Two of the 10 studies in the review that compared thromboembolism risk of oral versus transdermal MHT found no difference, while eight found an increased risk for oral MHT, Professor Baber says.

“The risk for synthetic estrogen was greater than it was for conjugated estrogens, which was once again greater than it was for estradiol alone. And the effect was dose related.”

Progestogen choice also matters.

“The risk has been shown to be lower when body identical or neutral progestogens are used compared to synthetic progestins.”

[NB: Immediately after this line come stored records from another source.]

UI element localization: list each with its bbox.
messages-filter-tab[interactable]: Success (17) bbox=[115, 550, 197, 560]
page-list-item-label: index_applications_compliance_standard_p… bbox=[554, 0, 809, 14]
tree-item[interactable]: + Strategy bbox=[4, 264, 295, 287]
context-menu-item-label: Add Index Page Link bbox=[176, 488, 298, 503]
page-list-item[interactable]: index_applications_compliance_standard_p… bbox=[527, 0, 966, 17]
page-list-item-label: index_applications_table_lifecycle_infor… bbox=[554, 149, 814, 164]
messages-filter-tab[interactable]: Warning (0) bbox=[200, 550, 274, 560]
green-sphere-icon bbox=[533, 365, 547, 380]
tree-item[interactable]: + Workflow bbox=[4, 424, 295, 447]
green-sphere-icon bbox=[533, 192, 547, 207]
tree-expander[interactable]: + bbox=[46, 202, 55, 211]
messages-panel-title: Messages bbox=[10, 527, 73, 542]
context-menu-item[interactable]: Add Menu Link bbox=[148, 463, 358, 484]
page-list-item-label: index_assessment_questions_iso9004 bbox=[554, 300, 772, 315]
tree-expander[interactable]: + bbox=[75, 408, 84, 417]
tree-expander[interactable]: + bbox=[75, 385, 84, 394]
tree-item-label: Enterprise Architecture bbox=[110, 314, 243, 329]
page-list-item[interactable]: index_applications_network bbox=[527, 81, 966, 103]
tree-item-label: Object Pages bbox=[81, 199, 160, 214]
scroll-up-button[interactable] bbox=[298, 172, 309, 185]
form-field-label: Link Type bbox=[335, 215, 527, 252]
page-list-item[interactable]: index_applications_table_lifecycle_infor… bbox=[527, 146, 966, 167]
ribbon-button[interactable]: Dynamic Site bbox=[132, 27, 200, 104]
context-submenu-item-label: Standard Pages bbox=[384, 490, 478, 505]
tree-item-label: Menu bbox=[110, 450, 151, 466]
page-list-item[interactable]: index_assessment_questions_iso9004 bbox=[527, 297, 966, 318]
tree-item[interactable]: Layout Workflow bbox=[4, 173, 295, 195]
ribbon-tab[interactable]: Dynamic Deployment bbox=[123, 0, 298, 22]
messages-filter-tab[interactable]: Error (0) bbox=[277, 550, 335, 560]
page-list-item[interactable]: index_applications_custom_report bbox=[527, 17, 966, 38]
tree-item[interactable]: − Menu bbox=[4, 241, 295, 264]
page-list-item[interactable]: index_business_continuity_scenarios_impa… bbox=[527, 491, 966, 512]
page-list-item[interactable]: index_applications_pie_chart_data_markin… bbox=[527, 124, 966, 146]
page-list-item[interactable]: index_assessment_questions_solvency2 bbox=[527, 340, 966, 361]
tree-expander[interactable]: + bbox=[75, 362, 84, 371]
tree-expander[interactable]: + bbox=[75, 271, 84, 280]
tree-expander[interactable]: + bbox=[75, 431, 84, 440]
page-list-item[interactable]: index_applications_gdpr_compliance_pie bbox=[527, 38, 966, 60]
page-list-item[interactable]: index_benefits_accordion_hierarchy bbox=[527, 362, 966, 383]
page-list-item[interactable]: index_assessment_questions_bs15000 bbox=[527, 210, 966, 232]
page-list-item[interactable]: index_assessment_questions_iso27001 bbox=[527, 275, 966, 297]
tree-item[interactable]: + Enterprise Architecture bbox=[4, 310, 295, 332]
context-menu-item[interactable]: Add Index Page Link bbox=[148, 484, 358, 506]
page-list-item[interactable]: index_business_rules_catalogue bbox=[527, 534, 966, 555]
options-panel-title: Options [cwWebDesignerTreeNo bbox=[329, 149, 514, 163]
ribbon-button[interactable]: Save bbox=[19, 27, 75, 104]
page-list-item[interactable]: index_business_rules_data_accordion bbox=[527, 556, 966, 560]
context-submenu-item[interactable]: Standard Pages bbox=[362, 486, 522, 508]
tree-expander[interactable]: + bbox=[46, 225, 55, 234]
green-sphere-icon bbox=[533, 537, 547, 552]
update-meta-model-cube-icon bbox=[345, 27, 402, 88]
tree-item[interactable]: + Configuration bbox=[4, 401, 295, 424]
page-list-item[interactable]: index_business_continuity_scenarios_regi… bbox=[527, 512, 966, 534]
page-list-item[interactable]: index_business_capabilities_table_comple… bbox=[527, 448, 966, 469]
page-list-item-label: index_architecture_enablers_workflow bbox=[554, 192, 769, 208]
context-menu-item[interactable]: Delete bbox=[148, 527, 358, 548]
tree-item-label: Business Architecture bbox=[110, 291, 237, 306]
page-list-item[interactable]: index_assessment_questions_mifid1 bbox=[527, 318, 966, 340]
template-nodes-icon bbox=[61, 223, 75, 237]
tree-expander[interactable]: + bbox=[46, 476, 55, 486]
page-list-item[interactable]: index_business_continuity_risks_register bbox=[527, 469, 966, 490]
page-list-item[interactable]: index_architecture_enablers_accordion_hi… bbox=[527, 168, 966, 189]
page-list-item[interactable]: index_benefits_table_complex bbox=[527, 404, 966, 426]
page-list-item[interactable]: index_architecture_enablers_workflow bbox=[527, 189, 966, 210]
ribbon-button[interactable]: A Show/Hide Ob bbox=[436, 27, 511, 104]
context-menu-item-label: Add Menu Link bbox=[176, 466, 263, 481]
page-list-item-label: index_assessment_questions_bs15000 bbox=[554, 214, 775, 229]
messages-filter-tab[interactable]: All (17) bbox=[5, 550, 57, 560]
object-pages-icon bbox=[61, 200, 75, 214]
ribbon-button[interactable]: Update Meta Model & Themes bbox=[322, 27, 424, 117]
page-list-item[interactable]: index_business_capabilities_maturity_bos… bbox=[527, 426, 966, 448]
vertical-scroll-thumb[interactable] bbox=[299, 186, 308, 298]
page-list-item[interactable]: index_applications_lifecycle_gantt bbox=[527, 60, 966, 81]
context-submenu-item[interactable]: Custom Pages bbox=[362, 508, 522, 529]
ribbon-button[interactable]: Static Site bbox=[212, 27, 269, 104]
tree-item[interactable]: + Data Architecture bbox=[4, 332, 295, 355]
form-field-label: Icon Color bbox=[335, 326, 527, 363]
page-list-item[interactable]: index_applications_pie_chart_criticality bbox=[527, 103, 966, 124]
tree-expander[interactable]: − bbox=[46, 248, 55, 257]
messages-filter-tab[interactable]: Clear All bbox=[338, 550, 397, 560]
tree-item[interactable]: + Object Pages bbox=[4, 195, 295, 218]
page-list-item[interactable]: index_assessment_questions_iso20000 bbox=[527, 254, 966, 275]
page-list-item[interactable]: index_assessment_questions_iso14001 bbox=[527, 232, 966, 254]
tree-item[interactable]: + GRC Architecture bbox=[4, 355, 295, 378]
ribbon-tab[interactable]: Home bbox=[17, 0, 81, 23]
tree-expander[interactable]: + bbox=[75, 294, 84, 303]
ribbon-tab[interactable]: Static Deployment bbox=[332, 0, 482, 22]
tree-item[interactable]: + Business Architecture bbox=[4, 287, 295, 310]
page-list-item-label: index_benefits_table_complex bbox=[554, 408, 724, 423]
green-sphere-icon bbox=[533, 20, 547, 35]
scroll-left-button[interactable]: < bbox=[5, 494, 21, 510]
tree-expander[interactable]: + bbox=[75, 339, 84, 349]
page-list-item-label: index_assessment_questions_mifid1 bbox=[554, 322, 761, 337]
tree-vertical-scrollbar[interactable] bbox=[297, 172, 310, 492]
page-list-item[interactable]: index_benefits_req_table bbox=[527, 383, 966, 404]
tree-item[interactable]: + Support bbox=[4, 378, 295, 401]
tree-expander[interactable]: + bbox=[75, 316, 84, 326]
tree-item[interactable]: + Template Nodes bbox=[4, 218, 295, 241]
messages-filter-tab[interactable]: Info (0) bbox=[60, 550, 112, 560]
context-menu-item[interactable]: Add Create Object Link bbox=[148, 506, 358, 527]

Oral conjugated estrogen and oral medroxyprogesterone acetate was “the most thrombogenic combination of the lot, with an odds ratio (OR) of 2.1,” Professor Baber says.

“In contrast to that, women who used oral estradiol plus dydrogesterone had trend towards an increased risk which was not statistically significant”.

“Thromboembolic risk is not increased but low to medium doses of transdermal estradiol with or without a progestogen.”

Key takeaways:

• For healthy women within 10 years of their final menstrual period either oral or transdermal MHT may be prescribed.
• Transdermal MHT is preferred for people with migraines
• Both types of MHT increase gallbladder disease risk, but the risk of cholecystectomy is higher for women on oral therapy.
• Either oral or transdermal MHT is appropriate for women with mild cardiovascular disease, but transdermal therapy may be preferable in women with moderate to severe cardiovascular disease.
• When prescribing separate estrogen and progestogen, ensure patients understand the importance of taking the progestogen as prescribed and reporting any unexpected bleeding.
• Breast cancer risk is slightly increased with combined E_+P MHT but the mode of delivery does not impact this. Body identical progesterone or dydrogesterone are preferable to a synthetic progestin and will minimise any risk.
• VTE risk with oral MHT can be reduced by using low to medium dose body identical MHT

* This is article was not initiated or supported by industry; however it draws from a lecture that was supported by an independent educational grant from Theramex.